## What you need to do
Transcribe the full listing so that each line reads as it does in the original.

####################

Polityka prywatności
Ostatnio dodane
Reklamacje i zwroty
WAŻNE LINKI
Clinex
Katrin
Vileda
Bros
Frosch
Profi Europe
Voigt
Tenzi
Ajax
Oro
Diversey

####################

## Your response
Polityka prywatności
Ostatnio dodane
Reklamacje i zwroty
WAŻNE LINKI
Clinex
Katrin
Vileda
Bros
Frosch
Profi Europe
Voigt
Tenzi
Ajax
Oro
Diversey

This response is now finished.